Fotografia e psiche : Sin dalla nascita della psicoanalisi si è sempre abbozzata un’interazione tra la fotografia e la psiche. Nonostante ciò non sono molti gli psicoanalisti che hanno approfondito realmente il concetto di fotografia correlato alla psicologia.
Fotografia e psiche
Uno dei pochi che in tempi moderni si è approcciato a studiare più a fondo le implicazioni psicologiche durante lo scatto di una fotografia è Carlo Riggi.
Secondo lo psicanalista Riggi, al momento dello scatto di una fotografia entrano in atto dei particolati meccanismi psichici dei quali però non ci si rende conto o non se ne ha una coscienza immediata.
Afferma Carlo Riggi che:
“La Fotografia ha bisogno di due tempi: quello della sensazione e quello della elaborazione…Quando una sensazione viene sperimentata viene subito sottoposta a un lavoro di stabilimento di relazioni che possono prender la forma di una percezione o di una immaginazione.
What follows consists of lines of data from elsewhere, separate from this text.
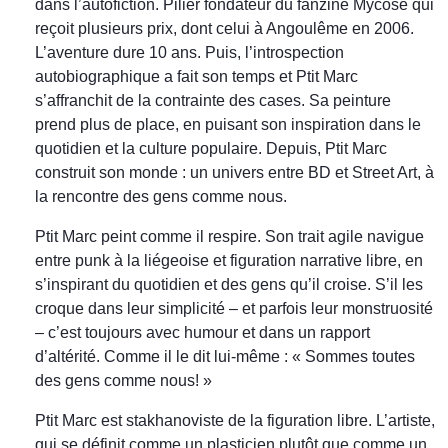
dans l’autofiction. Pilier fondateur du fanzine Mycose qui
reçoit plusieurs prix, dont celui à Angoulême en 2006.
L’aventure dure 10 ans. Puis, l’introspection
autobiographique a fait son temps et Ptit Marc
s’affranchit de la contrainte des cases. Sa peinture
prend plus de place, en puisant son inspiration dans le
quotidien et la culture populaire. Depuis, Ptit Marc
construit son monde : un univers entre BD et Street Art, à
la rencontre des gens comme nous.
Ptit Marc peint comme il respire. Son trait agile navigue
entre punk à la liégeoise et figuration narrative libre, en
s’inspirant du quotidien et des gens qu’il croise. S’il les
croque dans leur simplicité – et parfois leur monstruosité
– c’est toujours avec humour et dans un rapport
d’altérité. Comme il le dit lui-même : « Sommes toutes
des gens comme nous! »
Ptit Marc est stakhanoviste de la figuration libre. L’artiste,
qui se définit comme un plasticien plutôt que comme un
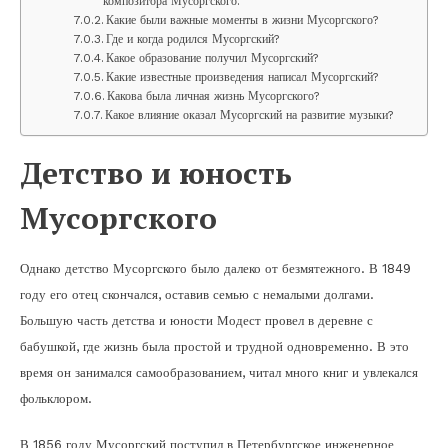
композитора Мусоргского.
Какие были важные моменты в жизни Мусоргского?
Где и когда родился Мусоргский?
Какое образование получил Мусоргский?
Какие известные произведения написал Мусоргский?
Какова была личная жизнь Мусоргского?
Какое влияние оказал Мусоргский на развитие музыки?
Детство и юность
Мусоргского
Однако детство Мусоргского было далеко от безмятежного. В 1849
году его отец скончался, оставив семью с немалыми долгами.
Большую часть детства и юности Модест провел в деревне с
бабушкой, где жизнь была простой и трудной одновременно. В это
время он занимался самообразованием, читал много книг и увлекался
фольклором.
В 1856 году Мусоргский поступил в Петербургское инженерное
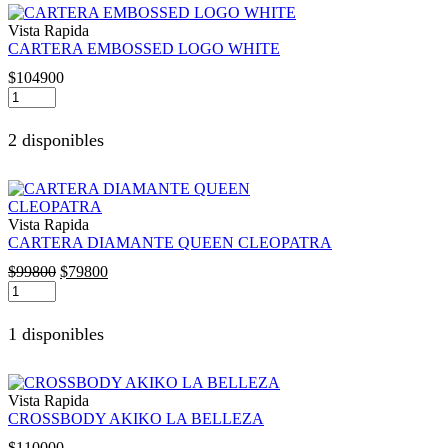
Vista Rapida
CARTERA EMBOSSED LOGO WHITE
$
104900
CARTERA
EMBOSSED
LOGO
2 disponibles
WHITE
cantidad
Vista Rapida
CARTERA DIAMANTE QUEEN CLEOPATRA
El
El
$
99800
$
79800
CARTERA
precio
precio
DIAMANTE
original
actual
QUEEN
era:
es:
1 disponibles
CLEOPATRA
$99800.
$79800.
cantidad
Vista Rapida
CROSSBODY AKIKO LA BELLEZA
$
110000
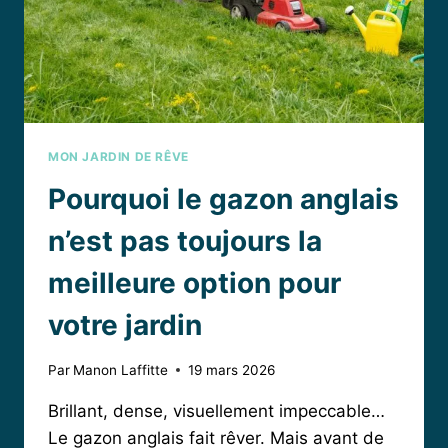
(PRESQUE)
AUCUN
ENTRETIEN
MON JARDIN DE RÊVE
Pourquoi le gazon anglais
n’est pas toujours la
meilleure option pour
votre jardin
Par
Manon Laffitte
19 mars 2026
Brillant, dense, visuellement impeccable…
Le gazon anglais fait rêver. Mais avant de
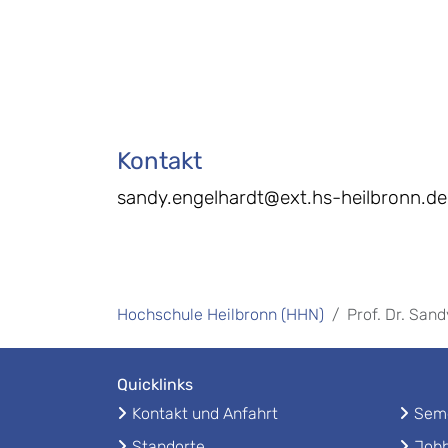
Kontakt
sandy.engelhardt@ext.hs-heilbronn.de
Hochschule Heilbronn (HHN)
Prof. Dr. San
Quicklinks
Kontakt und Anfahrt
Seme
Standorte
Jobb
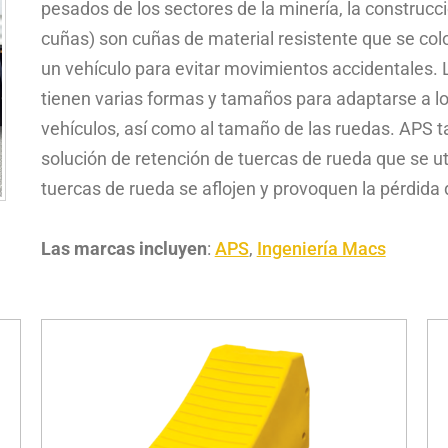
pesados de los sectores de la minería, la construcci
cuñas) son cuñas de material resistente que se co
un vehículo para evitar movimientos accidentales.
tienen varias formas y tamaños para adaptarse a lo
vehículos, así como al tamaño de las ruedas. APS 
solución de retención de tuercas de rueda que se uti
tuercas de rueda se aflojen y provoquen la pérdida 
Las marcas incluyen
:
APS
,
Ingeniería Macs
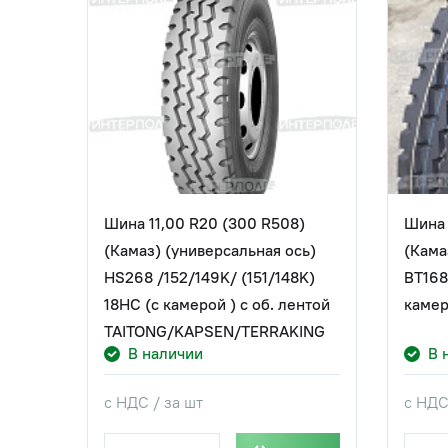
Шина 11,00 R20 (300 R508)
Шина 
(Камаз) (универсальная ось)
(Кама
HS268 /152/149K/ (151/148K)
BT168
18НС (с камерой ) с об. лентой
камер
TAITONG/KAPSEN/TERRAKING
В наличии
В 
с НДС / за шт
с НДС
Questo lavoro di elaborazione è sempre retrospettivo, richiede tempo di latenza…”
Quindi al momento della fotografia la psiche elabora una sensazione che si cerca d’intrappolare in un momento esatto attraverso appunto lo scatto della foto.
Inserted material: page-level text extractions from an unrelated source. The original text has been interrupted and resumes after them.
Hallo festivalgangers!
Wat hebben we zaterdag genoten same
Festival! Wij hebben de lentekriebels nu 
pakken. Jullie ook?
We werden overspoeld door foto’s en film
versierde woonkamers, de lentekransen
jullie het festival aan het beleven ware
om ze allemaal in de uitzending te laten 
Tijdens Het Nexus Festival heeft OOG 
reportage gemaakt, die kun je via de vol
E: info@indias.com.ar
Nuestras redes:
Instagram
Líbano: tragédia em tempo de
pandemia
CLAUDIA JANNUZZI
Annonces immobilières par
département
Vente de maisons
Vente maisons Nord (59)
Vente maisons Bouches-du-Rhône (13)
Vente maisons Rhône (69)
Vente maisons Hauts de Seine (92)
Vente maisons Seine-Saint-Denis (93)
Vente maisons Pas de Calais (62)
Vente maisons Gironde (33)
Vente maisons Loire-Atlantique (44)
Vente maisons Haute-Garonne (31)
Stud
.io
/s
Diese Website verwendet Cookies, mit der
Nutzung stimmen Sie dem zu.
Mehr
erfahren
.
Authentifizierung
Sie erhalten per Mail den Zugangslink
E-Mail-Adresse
Nei libri “L’esuberanza dell’ombra riflessioni su fotografia e psicoanalisi” e in “Di-lemmi fotografici” Carlo Riggi, espone al meglio tutte le sue teorie tra l’interazione della psiche e l’atto della fotografia.
Fotografare qualcosa secondo lui è un modo per sottrarsi all’inganno della vista ad occhio nudo, attraverso le foto invece è possibile vedere oltre, la psiche riesce così a pensare meglio a capire meglio le emozioni, i sentimenti e la bellezza che c’è dietro un luogo, una persona, un panorama.
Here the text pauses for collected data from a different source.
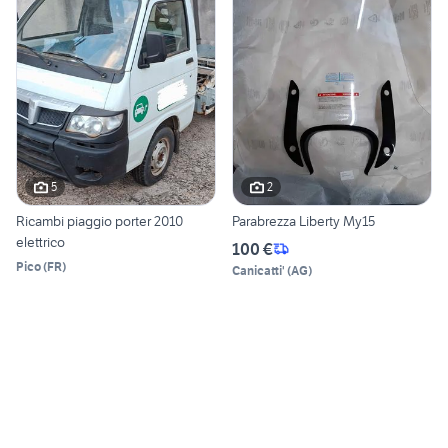
5
2
Ricambi piaggio porter 2010
Parabrezza Liberty My15
elettrico
100 €
Pico
(
FR
)
Canicatti'
(
AG
)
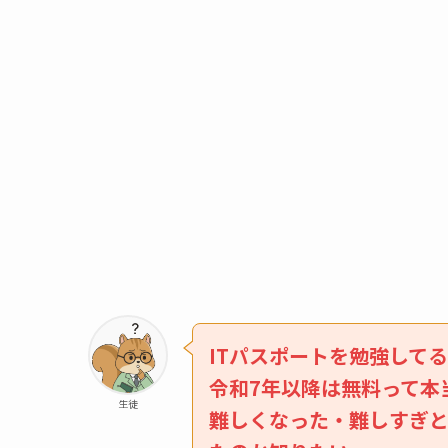
ITパスポートを勉強して
令和7年以降は無料って本
生徒
難しくなった・難しすぎ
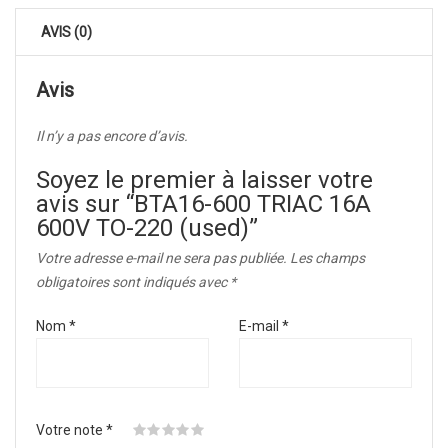
AVIS (0)
Avis
Il n’y a pas encore d’avis.
Soyez le premier à laisser votre
avis sur “BTA16-600 TRIAC 16A
600V TO-220 (used)”
Votre adresse e-mail ne sera pas publiée.
Les champs
obligatoires sont indiqués avec
*
Nom
*
E-mail
*
Votre note
*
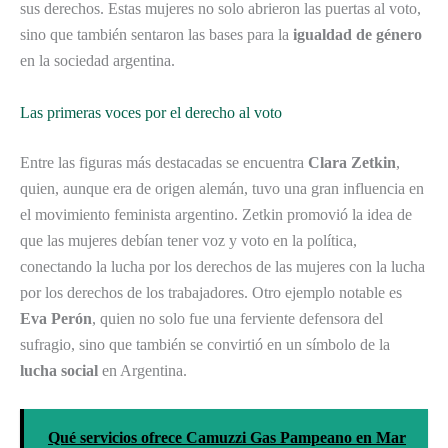
sus derechos. Estas mujeres no solo abrieron las puertas al voto,
sino que también sentaron las bases para la
igualdad de género
en la sociedad argentina.
Las primeras voces por el derecho al voto
Entre las figuras más destacadas se encuentra
Clara Zetkin
,
quien, aunque era de origen alemán, tuvo una gran influencia en
el movimiento feminista argentino. Zetkin promovió la idea de
que las mujeres debían tener voz y voto en la política,
conectando la lucha por los derechos de las mujeres con la lucha
por los derechos de los trabajadores. Otro ejemplo notable es
Eva Perón
, quien no solo fue una ferviente defensora del
sufragio, sino que también se convirtió en un símbolo de la
lucha social
en Argentina.
Qué servicios ofrece Camuzzi Gas Pampeano en Mar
Scattare una foto in conclusione, permette di acquisire un pezzo della realtà e di conservarlo per sempre, trattandolo, a detta di Riggi, come un “preconscio ausiliario”. Grazie proprio all’elaborazione psichica della foto, è possibile notare dopo lo scatto dei dettagli e delle sensazioni che ad occhio nudo si rivelavano invisibili.